Abstract

This case history paper presents fracture stimulation using coiled tubing (CT) hydrajetting, followed by (1) annular-path pumping of the fracturing treatment and (2) use of high-concentration proppant slugs to create proppant plugs for diversion. The process of hydrajet perforating and annular-path pumping (HPAP) has been used effectively for vertical well completions and is especially applicable for multi-interval completions. Further, use of this process for multi-interval fracturing of horizontal well completions has been performed successfully in several North America reservoirs, and in Texas at depths below 15,700 ft true vertical depth (TVD) and measured depths (MD) of more than 16,700 ft.

Cased and cemented horizontal completions present several challenges for the HPAP method, including (1) unique CT calculations and operating procedures, and (2) proppant plug-setting procedures.
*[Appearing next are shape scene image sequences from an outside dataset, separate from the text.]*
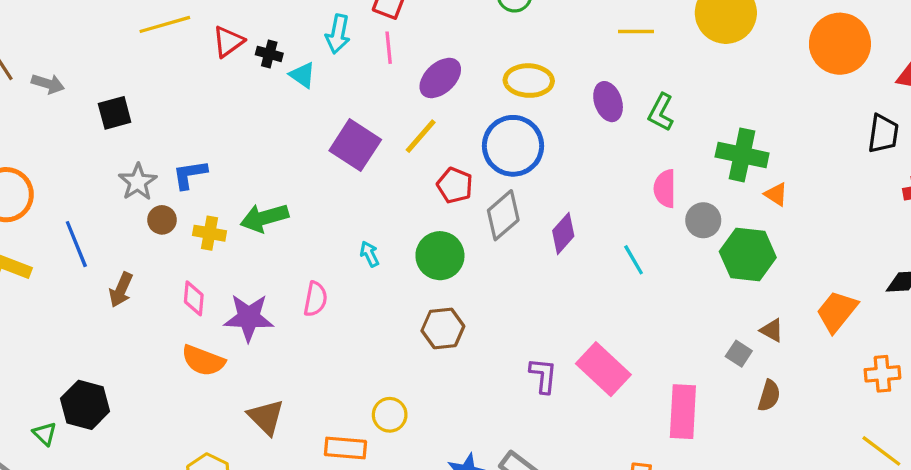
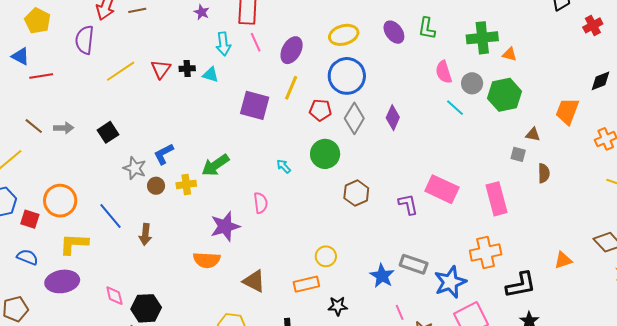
cyan line: (634, 260) -> (455, 108), moved
pink diamond: (194, 298) -> (114, 296), moved
brown hexagon: (443, 328) -> (356, 193), moved

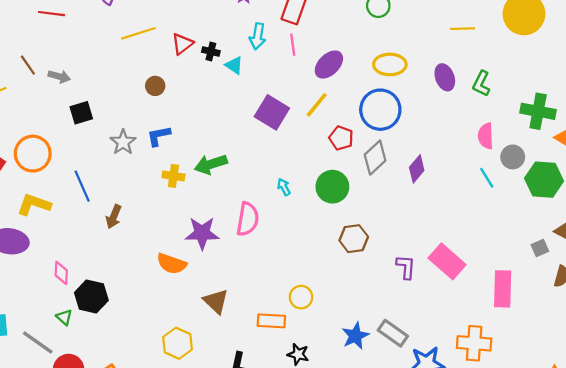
black square: (108, 132) -> (81, 113), moved
gray square: (518, 154) -> (540, 248), turned 35
brown circle: (156, 186) -> (155, 86), moved
pink semicircle: (261, 203) -> (248, 219), size x1.4

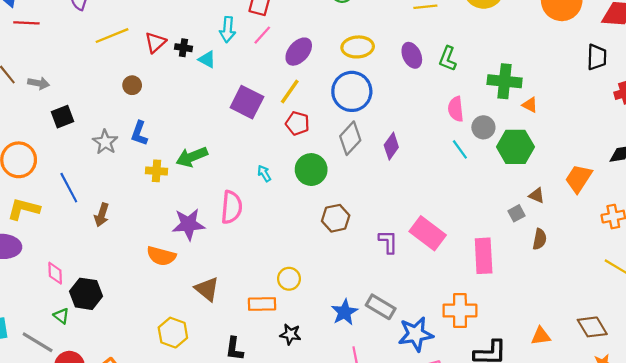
pink line: (293, 45) -> (262, 35), turned 54
blue L-shape: (159, 136) -> (139, 133), turned -55
red pentagon: (341, 138) -> (297, 123), moved

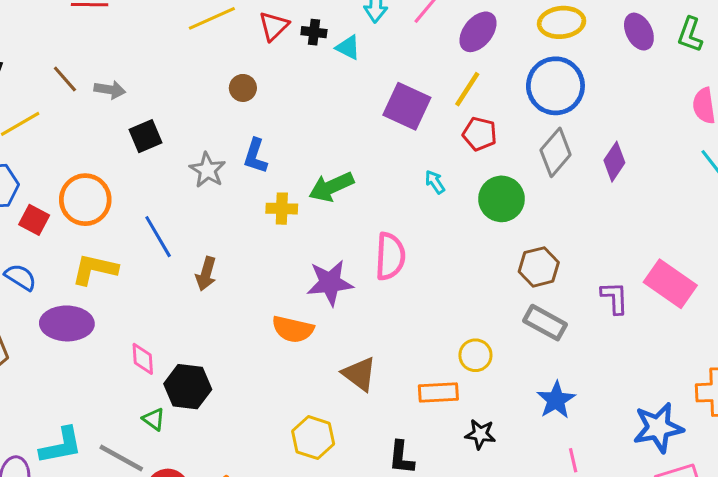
cyan arrow: (264, 173) -> (435, 182), moved
gray rectangle: (381, 307) -> (545, 323), moved

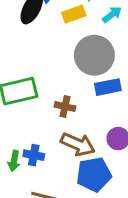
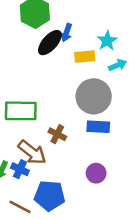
brown arrow: (78, 144) -> (32, 152), moved
blue pentagon: (94, 174) -> (50, 196), moved

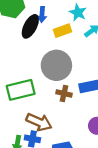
gray circle: (94, 96) -> (56, 65), moved
brown cross: (57, 134) -> (64, 94), moved

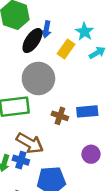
yellow rectangle: (63, 31) -> (66, 49), turned -42
gray circle: (56, 65) -> (38, 78), moved

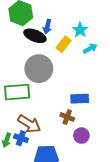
black ellipse: (32, 41) -> (35, 36), turned 75
brown cross: (60, 116) -> (67, 117), moved

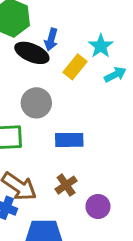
gray circle: (39, 69) -> (36, 103), size x0.7
blue rectangle: (80, 99) -> (69, 140), moved
brown cross: (67, 117) -> (66, 185), moved, turned 32

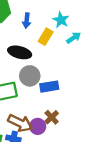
black ellipse: (32, 53) -> (20, 52), moved
gray circle: (36, 103) -> (30, 76), moved
purple circle: (98, 206) -> (38, 126), moved

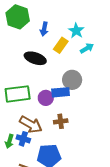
gray circle: (30, 76) -> (72, 80), moved
brown cross: (52, 117) -> (61, 121), turned 32
purple circle: (38, 126) -> (46, 98), moved

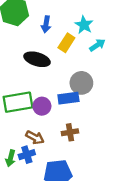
purple circle: (46, 98) -> (42, 106), moved
brown arrow: (31, 124) -> (35, 137), size x0.7
blue cross: (23, 139) -> (27, 155), turned -32

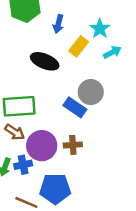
blue rectangle: (68, 98) -> (75, 107), turned 36
purple circle: (42, 106) -> (42, 146), moved, size x1.5
brown arrow: (35, 137) -> (15, 132), moved

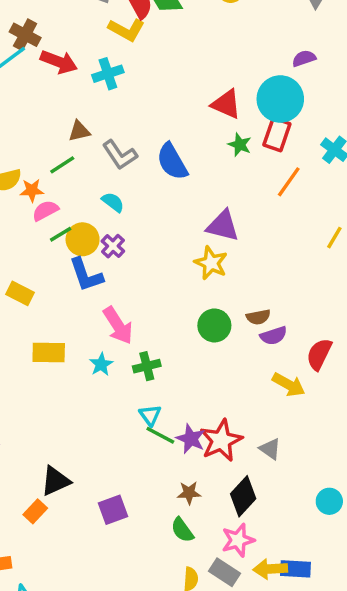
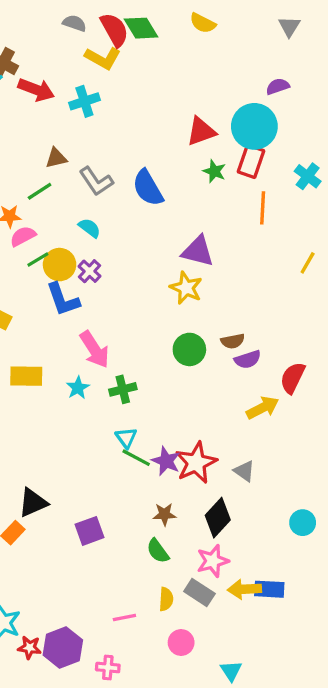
red triangle: (226, 104) -> (201, 131), turned -44
orange line: (289, 182) -> (263, 208), turned -32
yellow arrow: (289, 385) -> (263, 408), turned -56

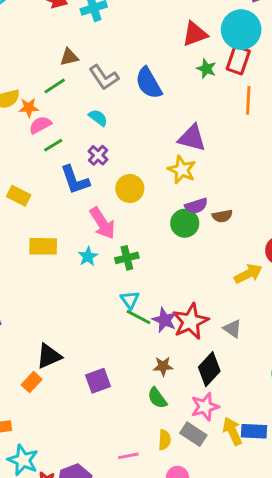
yellow circle: (60, 265) -> (130, 189), moved
purple semicircle: (248, 359) -> (196, 206), moved
yellow arrow: (244, 589) -> (232, 431), turned 68

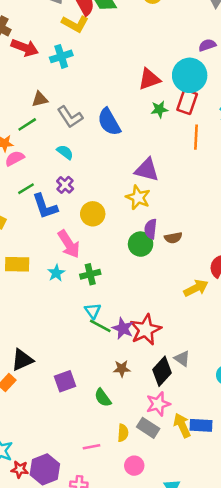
green star: (206, 69) -> (159, 109), turned -30
green line: (53, 145) -> (26, 189), moved
purple semicircle: (196, 206) -> (151, 229), turned 114
gray triangle: (232, 329) -> (182, 359), moved
green semicircle: (157, 398) -> (103, 398), moved

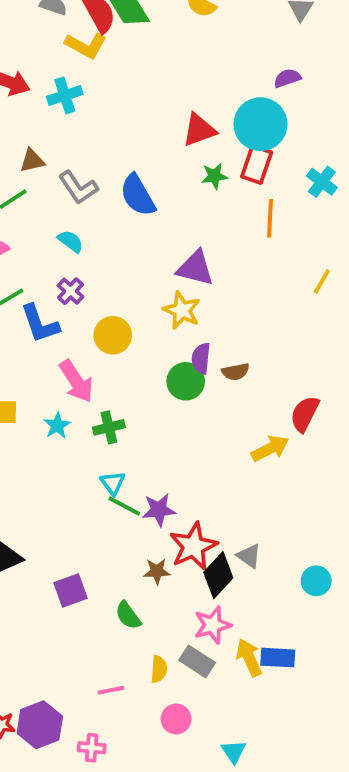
purple star: (123, 328) -> (159, 510), turned -30
red star: (146, 330) -> (193, 546), moved

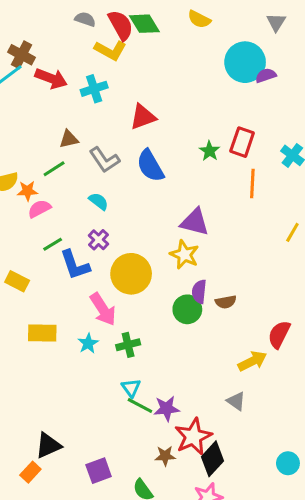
cyan circle: (260, 124) -> (245, 62), moved
red triangle: (199, 130) -> (143, 117), moved
green star: (214, 176) -> (210, 151), turned -30
yellow circle: (113, 335) -> (131, 274), size x1.4
gray triangle: (249, 556) -> (236, 401), moved

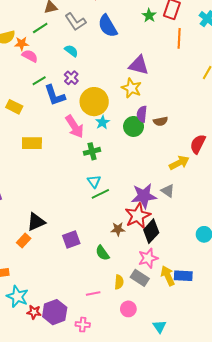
pink semicircle: (39, 209) -> (30, 56), turned 56
cyan star: (88, 343) -> (102, 122), moved
green line: (140, 406) -> (100, 194), turned -54
purple star: (167, 408) -> (144, 196), moved, size x1.4

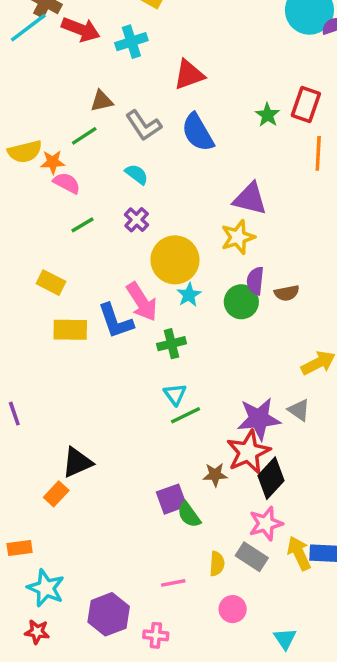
yellow star: (131, 88) -> (238, 237), turned 30
blue L-shape: (55, 95) -> (116, 321), moved
yellow rectangle: (14, 107) -> (51, 283), moved
purple square: (71, 239) -> (171, 499), moved
red star: (34, 312) -> (37, 632), moved

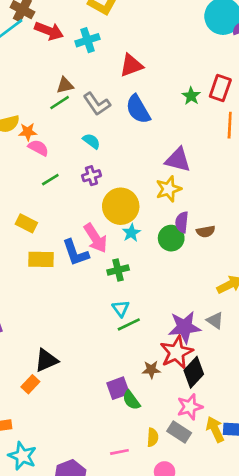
green line: (84, 136) -> (60, 103), moved
purple cross: (137, 220) -> (91, 176), turned 30

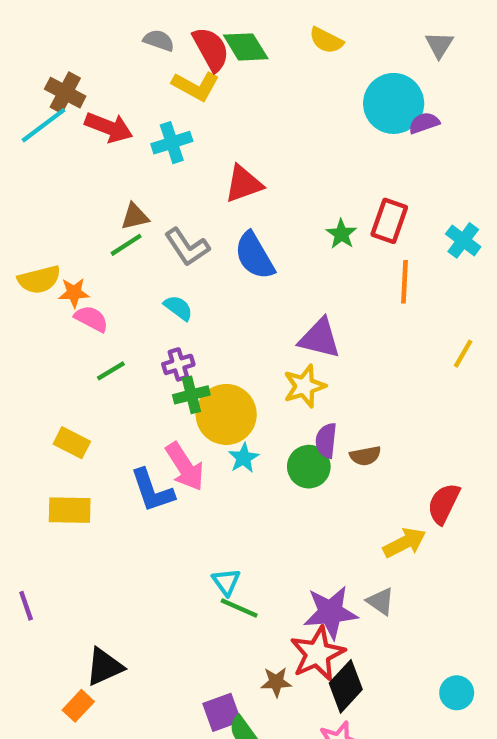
yellow rectangle: (41, 259) -> (70, 510), moved
green cross: (118, 270) -> (191, 395), moved
green line: (129, 324) -> (239, 608), turned 50

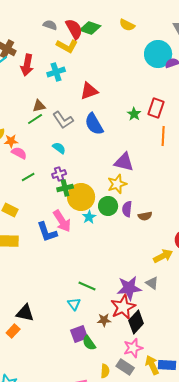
green diamond: (246, 47) -> (90, 28), turned -40
red arrow: (109, 127) -> (27, 65), turned 80
green circle: (309, 467) -> (108, 206), moved
cyan triangle: (226, 582) -> (74, 304), moved
black triangle: (104, 667) -> (25, 313), turned 36

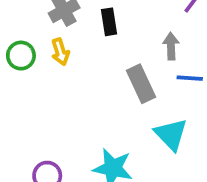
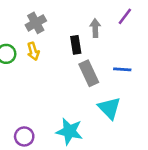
black rectangle: (109, 22) -> (76, 45), moved
gray arrow: (171, 46) -> (95, 28), moved

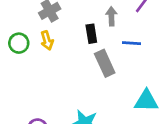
blue line: (122, 69) -> (132, 43), moved
cyan triangle: (109, 108) -> (146, 101), moved, turned -45

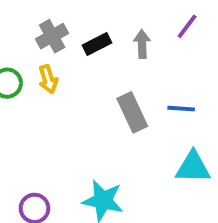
black rectangle: (91, 34) -> (97, 44), moved, turned 72
blue line: (132, 43) -> (181, 109), moved

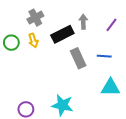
purple line: (187, 26) -> (111, 25), moved
black rectangle: (97, 44) -> (62, 34), moved, size x1.5

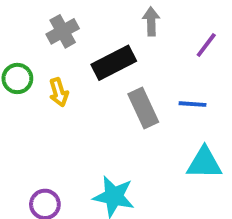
gray arrow: (83, 22) -> (151, 21), moved
yellow arrow: (33, 41) -> (59, 92), moved

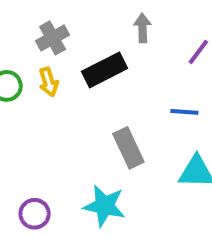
yellow arrow: (59, 92) -> (49, 82), moved
gray rectangle: (143, 108) -> (128, 148), moved

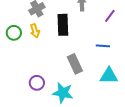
black rectangle: (104, 70) -> (63, 25), turned -65
purple circle: (35, 214) -> (37, 83), moved

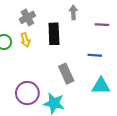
purple line: (110, 16) -> (102, 25), turned 56
purple circle: (37, 83) -> (27, 93), size x1.5

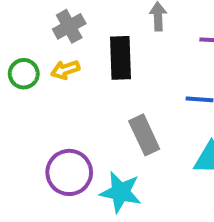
yellow arrow: (25, 40) -> (65, 70), turned 88

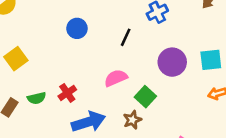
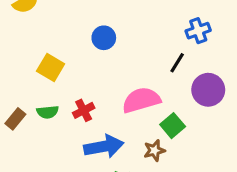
black line: (126, 37) -> (177, 63), moved
yellow square: (16, 59) -> (51, 67), moved, turned -30
pink semicircle: (116, 78) -> (141, 100), size x1.4

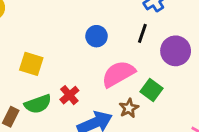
blue circle: (104, 38) -> (97, 36), moved
green semicircle: (48, 112) -> (38, 104), size x1.4
brown star: (154, 150) -> (129, 108), moved

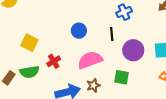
black line: (142, 33) -> (112, 34), turned -32
green square: (151, 90) -> (121, 77), moved, turned -35
red cross: (69, 95) -> (54, 61), moved

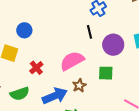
blue circle: (79, 31) -> (24, 30), moved
green semicircle: (29, 72) -> (20, 94), moved

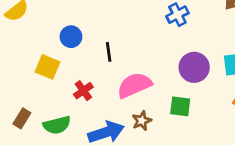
black line: (90, 32) -> (109, 52), moved

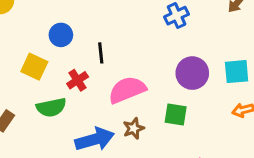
red cross: (83, 91) -> (78, 80), moved
green semicircle: (57, 125) -> (51, 107), moved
This multi-stage completion process can also be applied in other methods of horizontal completions that incorporate a solid liner.

Several case histories are examined to (1) highlight lessons learned in performance of this method on horizontal well completions, and (2) demonstrate efficiencies gained as compared to following conventional practices.

Introduction

Fracturing methods aimed at improving operational efficiency by reducing nonproductive time (NPT) have increased in importance as assets are being completed that involve multiple intervals, thick pay intervals, or horizontal wellbores (McDaniel 2005). Some of these methods, such as the use of high fracturing rates and limited-entry perforating, greatly reduce the overall completion time but have been shown to be less than adequate in stimulating all targeted intervals (Craig et al. 2005).

Other fracturing methods that focus on treating intervals individually can result in many hours of NPT mainly as a result of discrete process steps that require trips in and out of the well between treatments while pumping equipment resources remain idle or are required to leave and return to the wellsite. These discrete steps include trips for (1) perforating, (2) setting or moving tools such as bridge plugs, and (3) wellbore cleanouts.

In the late 1990s, a hydrajetting process (Surjaatmadja 1998) called hydrajet-assisted fracturing (HJAF), using dynamic diversion, was introduced to the industry as a means of treating horizontal wells, in particular openhole horizontal completions (Surjaatmadja et al. 1998; Love et al. 1998; McDaniel et al. 2002). The benefits of this process for reducing NPT were readily apparent and horizontal completions involving 20 separate fracture treatments in a single well have been performed in just 2 days of daylight operation (East et al. 2004). The process uses hydrajet perforating and HJAF, which eliminates a separate trip into and out of the wellbore (Fig. 1). The numerous advantages (and some limitations) of using hydrajetted perforations instead of explosive/shape charge perforating has been recently reviewed extensively in a recent paper (McDaniel et al. 2008).

Because the HJAF process relies on dynamic diversion, no mechanical plugs are required to furnish diversion between intervals being treated. Therefore, there is no drilling of plugs or plug-retrieval operations after the treatments have been performed, further reducing NPT in the completion process. The HJAF method allows for recovery from premature screenouts because tubulars are in position for rapid cleanout of excess proppant at each stage of the fracturing and perforating process. This is particularly beneficial when aggressive proppant schedules are required, such as in the case of frac-pack or tip-screenout treatment designs.